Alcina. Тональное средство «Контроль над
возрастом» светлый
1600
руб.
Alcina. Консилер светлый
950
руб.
- - -
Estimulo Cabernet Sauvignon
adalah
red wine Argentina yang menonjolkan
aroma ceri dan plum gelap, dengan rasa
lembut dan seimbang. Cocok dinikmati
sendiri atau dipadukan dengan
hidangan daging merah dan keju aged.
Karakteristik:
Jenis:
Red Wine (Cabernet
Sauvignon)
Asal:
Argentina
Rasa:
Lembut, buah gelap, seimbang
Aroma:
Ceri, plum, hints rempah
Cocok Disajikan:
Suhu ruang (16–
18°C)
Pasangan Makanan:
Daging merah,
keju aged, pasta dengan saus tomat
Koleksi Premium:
- - -
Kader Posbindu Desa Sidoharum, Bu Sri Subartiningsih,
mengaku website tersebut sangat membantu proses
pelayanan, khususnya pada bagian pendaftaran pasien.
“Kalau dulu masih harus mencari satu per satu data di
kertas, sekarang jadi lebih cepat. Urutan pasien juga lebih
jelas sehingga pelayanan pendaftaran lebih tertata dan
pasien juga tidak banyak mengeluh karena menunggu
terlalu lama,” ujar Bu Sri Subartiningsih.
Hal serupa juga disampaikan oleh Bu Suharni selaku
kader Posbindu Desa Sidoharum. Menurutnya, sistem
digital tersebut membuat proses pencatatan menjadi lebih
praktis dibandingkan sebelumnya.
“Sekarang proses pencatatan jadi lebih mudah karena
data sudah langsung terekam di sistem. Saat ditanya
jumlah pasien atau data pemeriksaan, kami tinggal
- - -
| What the task asks |
Among the lines of the records, copy out each one that contains the word "pelayanan".

| Solution for this problem |
pelayanan, khususnya pada bagian pendaftaran pasien.
jelas sehingga pelayanan pendaftaran lebih tertata dan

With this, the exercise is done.